● WORK REQUIRED
If you see a picture in the data below, omit it and copy the rest exactly.

___ TASK DATA

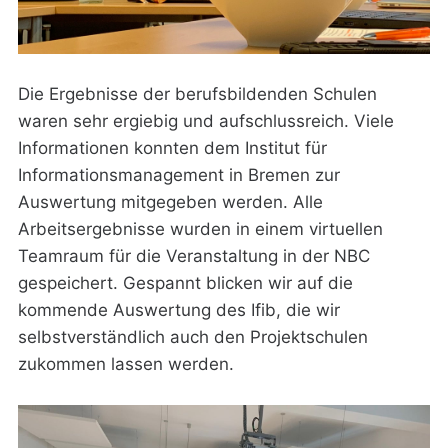
Die Ergebnisse der berufsbildenden Schulen
waren sehr ergiebig und aufschlussreich. Viele
Informationen konnten dem Institut für
Informationsmanagement in Bremen zur
Auswertung mitgegeben werden. Alle
Arbeitsergebnisse wurden in einem virtuellen
Teamraum für die Veranstaltung in der NBC
gespeichert. Gespannt blicken wir auf die
kommende Auswertung des Ifib, die wir
selbstverständlich auch den Projektschulen
zukommen lassen werden.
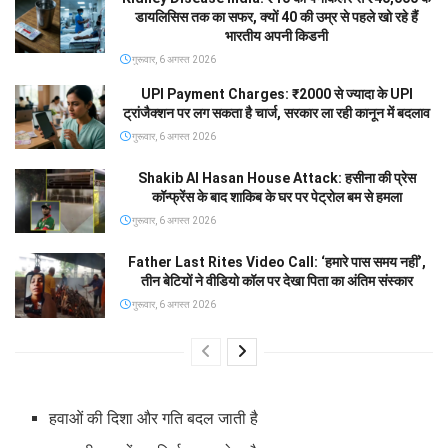
डायलिसिस तक का सफर, क्यों 40 की उम्र से पहले खो रहे हैं
भारतीय अपनी किडनी
गुरूवार, 6 अगस्त 2026
UPI Payment Charges: ₹2000 से ज्यादा के UPI
ट्रांजैक्शन पर लग सकता है चार्ज, सरकार ला रही कानून में बदलाव
गुरूवार, 6 अगस्त 2026
Shakib Al Hasan House Attack: हसीना की प्रेस
कॉन्फ्रेंस के बाद शाकिब के घर पर पेट्रोल बम से हमला
गुरूवार, 6 अगस्त 2026
Father Last Rites Video Call: ‘हमारे पास समय नहीं’,
तीन बेटियों ने वीडियो कॉल पर देखा पिता का अंतिम संस्कार
गुरूवार, 6 अगस्त 2026
हवाओं की दिशा और गति बदल जाती है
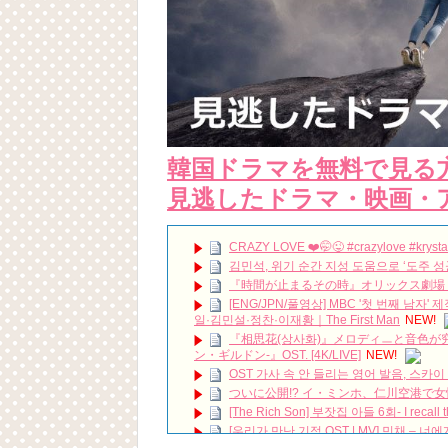
韓国ドラマを無料で見る
見逃したドラマ・映画・
CRAZY LOVE ❤️🤭😜 #crazylove #krysta
김민석, 위기 순간 지성 도움으로 ‘도주 성공’ 《
『時間が止まるその時』オリックス劇場 昼の
[ENG/JPN/풀영상] MBC '첫 번째 남자
일·김민설·정찬·이재황｜The First Man
NEW!
『相思花(상사화)』メロディㅡと音色が究極に
ン・ギルドン-』OST. [4K/LIVE]
NEW!
OST 가사 속 안 들리는 영어 발음, 스카이 캐슬, W
ついに公開!? イ・ミンホ、仁川空港で
[The Rich Son] 부잣집 아들 6회- I recall th
[우리가 만난 기적 OST | MV] 민채 – 너에게 물들어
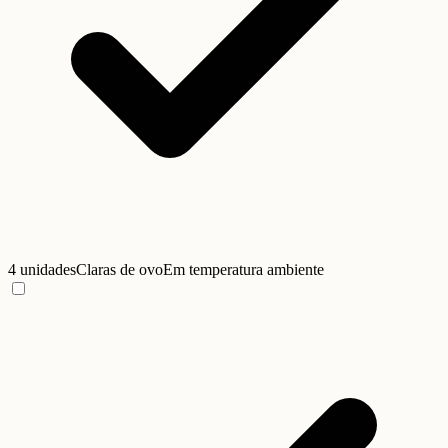
4 unidades
Claras de ovo
Em temperatura ambiente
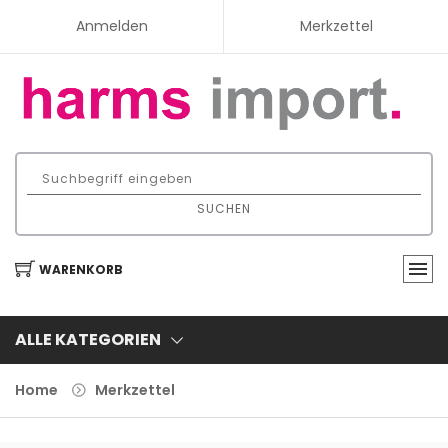
Anmelden
Merkzettel
SUCHEN
WARENKORB
ALLE KATEGORIEN
Home
Merkzettel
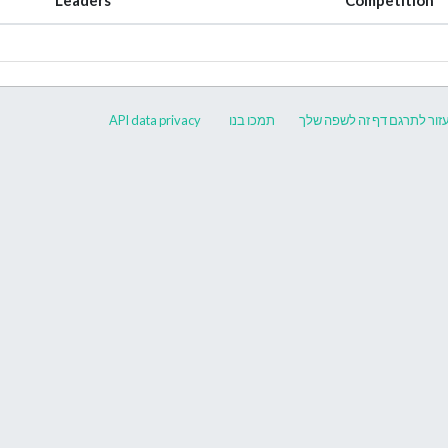
זור לתרגם דף זה לשפה שלך
תמכו בנו
API
data privacy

______

● ANSWER BOX
Die Ergebnisse der berufsbildenden Schulen
waren sehr ergiebig und aufschlussreich. Viele
Informationen konnten dem Institut für
Informationsmanagement in Bremen zur
Auswertung mitgegeben werden. Alle
Arbeitsergebnisse wurden in einem virtuellen
Teamraum für die Veranstaltung in der NBC
gespeichert. Gespannt blicken wir auf die
kommende Auswertung des Ifib, die wir
selbstverständlich auch den Projektschulen
zukommen lassen werden.
डायलिसिस तक का सफर, क्यों 40 की उम्र से पहले खो रहे हैं
भारतीय अपनी किडनी
गुरूवार, 6 अगस्त 2026
UPI Payment Charges: ₹2000 से ज्यादा के UPI
ट्रांजैक्शन पर लग सकता है चार्ज, सरकार ला रही कानून में बदलाव
गुरूवार, 6 अगस्त 2026
Shakib Al Hasan House Attack: हसीना की प्रेस
कॉन्फ्रेंस के बाद शाकिब के घर पर पेट्रोल बम से हमला
गुरूवार, 6 अगस्त 2026
Father Last Rites Video Call: ‘हमारे पास समय नहीं’,
तीन बेटियों ने वीडियो कॉल पर देखा पिता का अंतिम संस्कार
गुरूवार, 6 अगस्त 2026
हवाओं की दिशा और गति बदल जाती है
韓国ドラマを無料で見る
見逃したドラマ・映画・
CRAZY LOVE ❤️🤭😜 #crazylove #krysta
김민석, 위기 순간 지성 도움으로 ‘도주 성공’ 《
『時間が止まるその時』オリックス劇場 昼の
[ENG/JPN/풀영상] MBC '첫 번째 남자
일·김민설·정찬·이재황｜The First Man
NEW!
『相思花(상사화)』メロディㅡと音色が究極に
ン・ギルドン-』OST. [4K/LIVE]
NEW!
OST 가사 속 안 들리는 영어 발음, 스카이 캐슬, W
ついに公開!? イ・ミンホ、仁川空港で
[The Rich Son] 부잣집 아들 6회- I recall th
[우리가 만난 기적 OST | MV] 민채 – 너에게 물들어
4 unidades
Claras de ovo
Em temperatura ambiente
Anmelden
Merkzettel
SUCHEN
WARENKORB
ALLE KATEGORIEN
Home
Merkzettel
זור לתרגם דף זה לשפה שלך
תמכו בנו
API
data privacy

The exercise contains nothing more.